Cleveland, OH Fire, Mar 1882



CLEVELAND, Ohio, March 24.----The store of W. P. Southworth & Co., in Ontario-street, the largest retail and wholesale grocery in Cleveland, was totally consumed by fire between 2 and 6 o'clock this morning. The contents of the dry goods store of H. M. Brown and the furniture store of J. Krauss & Co. were also entirely ruined by smoke and water. The fire originated in a rear room of Southworth's store, where a number of barrels of oil were stored, and almost in a moment the whole place was in ruins. At 2:45 o'clock the flames made entry to Brown's and Krauss's establishments, in the Stanley Block, adjoining Southworth's on the South. The long mansard roof first caught, and the flames worked downward toward the floors of J. Krauss & Co., which are filled with furniture. The firemen secured a footing on the block next east, occupied by Knox, the photographer, and others, and by most valiant work succeeded in arresting a further spread of the flames. Water poured in deluges into the floors below, drenching the valuable goods. The heavy wall at the north end of the Southworth Building stood as a shield to the two-story wooden blocks which form the south-east corner of the square. A member of Southworth's firm says: "We owned and occupied the entire block, four stories high, and containing three large stores. Each floor was full of goods, our stock being valued at $150,000. The building was worth probably $40,000. On the stock we had an insurance of $90,000, and on the building $22,000, entirely in companies represented by Cleveland agencies. One hundred and twenty men will be thrown out of employment by the fire, which I feel sure, must be the work of an incendiary, as there was no fire in the building when I left it after 6 in the evening." At noon to-day the fire was still burning, and the firemen were throwing water upon the smoldering flames. At daylight it was discovered that serious damage had been done to the building No. 86 Public-square, by the falling of the rear wall of Southworth's block. The building is the property of the Henry Clark estate, and is occupied by J. C. Taylor & Brothers, dealers in boots and shoes. With irresistible force the falling wall crushed in the roof and part of the west wall of the building and broke through the wall in the second story of the building occupied by J. C. Taylor caught fire, but the flames were put out without any difficulty.

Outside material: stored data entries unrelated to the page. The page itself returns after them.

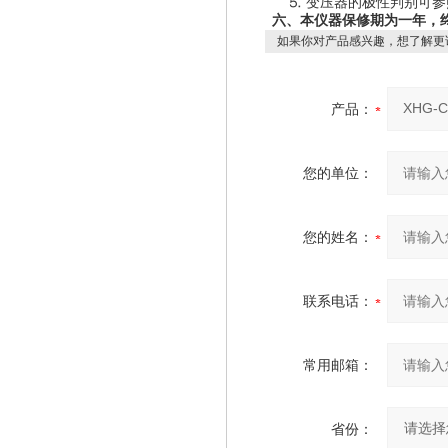
⒌ 变压器的极性判别可
六、本仪器保修期为一年，
如果你对产品感兴趣，想了解更
产品：
您的单位：
您的姓名：
联系电话：
常用邮箱：
省份：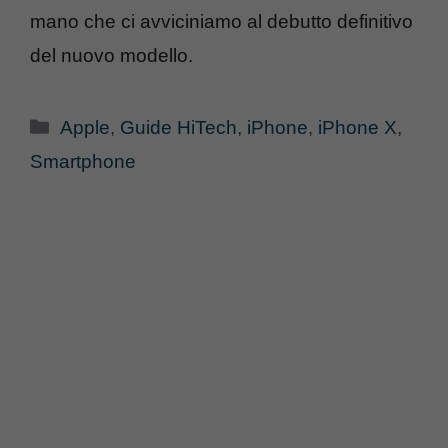
mano che ci avviciniamo al debutto definitivo
del nuovo modello.
Categorie
Apple
,
Guide HiTech
,
iPhone
,
iPhone X
,
Smartphone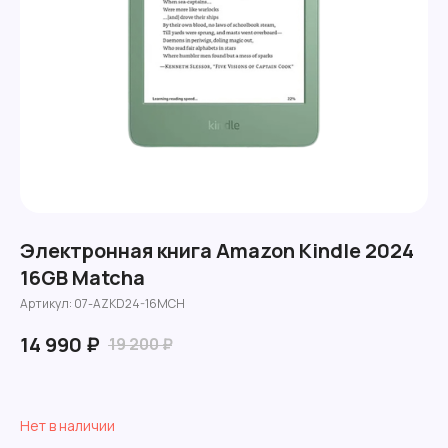
Электронная книга Amazon Kindle 2024
16GB Matcha
Артикул:
07-AZKD24-16MCH
14 990
₽
19 200
₽
Нет в наличии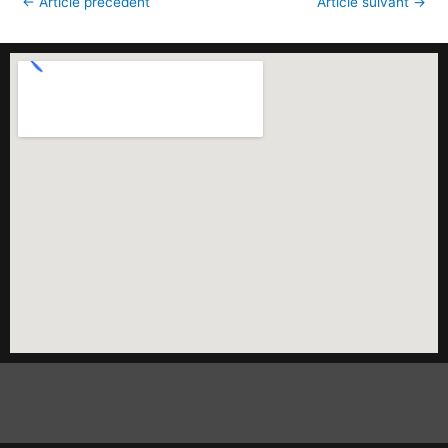
←
Article précédent
Article suivant
→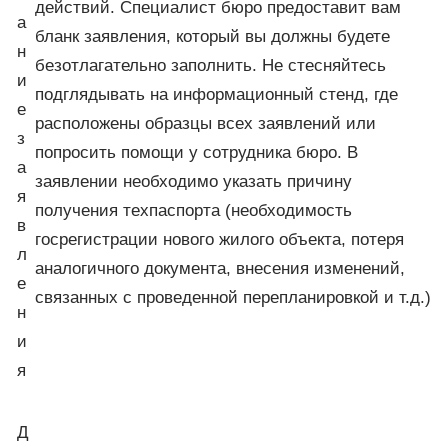
действий. Специалист бюро предоставит вам
а
бланк заявления, который вы должны будете
н
безотлагательно заполнить. Не стесняйтесь
и
подглядывать на информационный стенд, где
е
расположены образцы всех заявлений или
з
попросить помощи у сотрудника бюро. В
а
заявлении необходимо указать причину
я
получения техпаспорта (необходимость
в
госрегистрации нового жилого объекта, потеря
л
аналогичного документа, внесения изменений,
е
связанных с проведенной перепланировкой и т.д.)
н
и
я
Д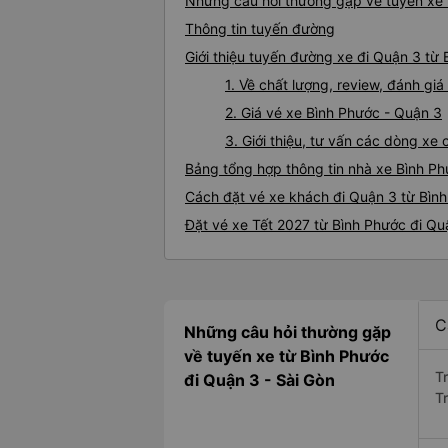
Những câu hỏi thường gặp về tuyến xe 
Thông tin tuyến đường
Giới thiệu tuyến đường xe đi Quận 3 từ
1. Về chất lượng, review, đánh gi
2. Giá vé xe Bình Phước - Quận 3
3. Giới thiệu, tư vấn các dòng x
Bảng tổng hợp thông tin nhà xe Bình P
Cách đặt vé xe khách đi Quận 3 từ Bình
Đặt vé xe Tết 2027 từ Bình Phước đi Qu
C
Những câu hỏi thường gặp
về tuyến xe từ Bình Phước
T
đi Quận 3 - Sài Gòn
T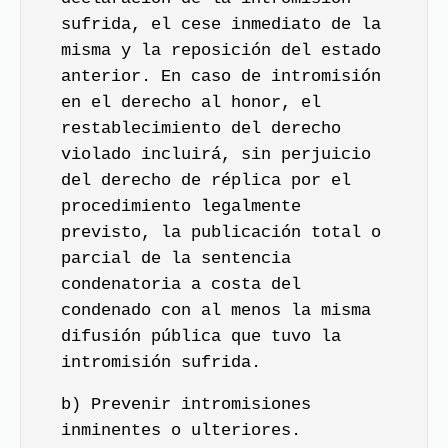
sufrida, el cese inmediato de la
misma y la reposición del estado
anterior. En caso de intromisión
en el derecho al honor, el
restablecimiento del derecho
violado incluirá, sin perjuicio
del derecho de réplica por el
procedimiento legalmente
previsto, la publicación total o
parcial de la sentencia
condenatoria a costa del
condenado con al menos la misma
difusión pública que tuvo la
intromisión sufrida.
b) Prevenir intromisiones
inminentes o ulteriores.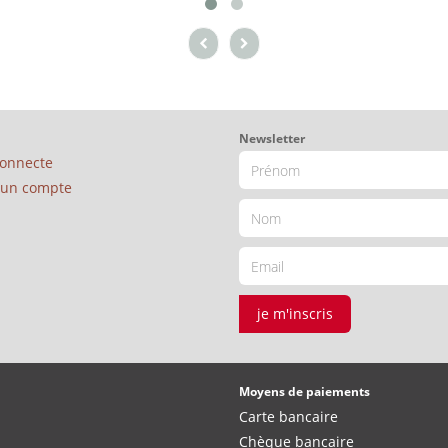
Newsletter
connecte
é un compte
je m'inscris
Moyens de paiements
Carte bancaire
Chèque bancaire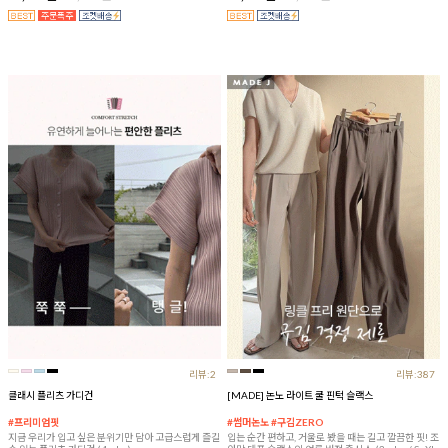
리뷰:2
리뷰:387
클래시 플리츠 가디건
[MADE] 논노 라이트 쿨 핀턱 슬랙스
#프리미엄핏
#썸머논노 #구김ZERO
지금 우리가 입고 싶은 분위기만 담아 고급스럽게 즐길
입는 순간 편하고, 거울로 봤을 때는 길고 깔끔한 핏! 조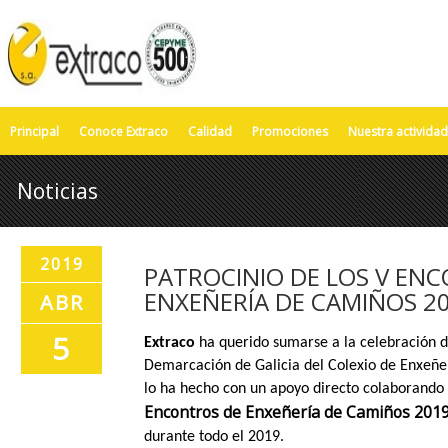
Principal
Conoce Extraco
Calidad
Promociones
Nuestra actividad
Noticias
2019
PATROCINIO DE LOS V EN
ENXEÑERÍA DE CAMIÑOS 2
ABR
5
Extraco
ha querido sumarse a la celebración de
Demarcación de Galicia del Colexio de Enxeñei
lo ha hecho con un apoyo directo colaborando 
Encontros de Enxeñería de Camiños 201
durante todo el 2019.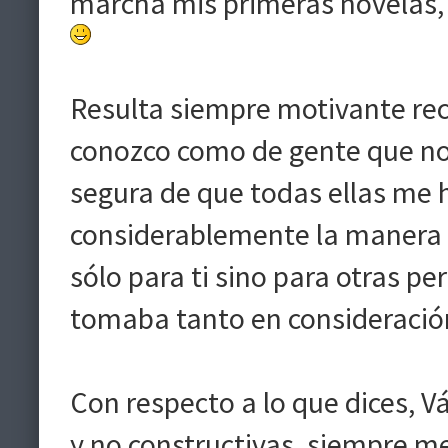
marcha mis primeras novelas,
Resulta siempre motivante reci
conozco como de gente que no 
segura de que todas ellas m
considerablemente la manera d
sólo para ti sino para otras p
tomaba tanto en consideració
Con respecto a lo que dices, Vá
y no constructivas, siempre m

Within a few minutes after the alarm sounded for the down-town fire another came from the uptown district, about a mile away, requiring the presence of several engine companies which had already started for the Ontario-street fire. The second fire started in H. Campbell's dwelling in Sago-street, and spread to the neighboring houses and barns and sheds were destroyed and other property more or less damaged. The aggregate loss is not yet ascertainable. It is supposed this also was an incendiary fire, started for the purpose of dividing the Fire Department and causing a great destruction of property.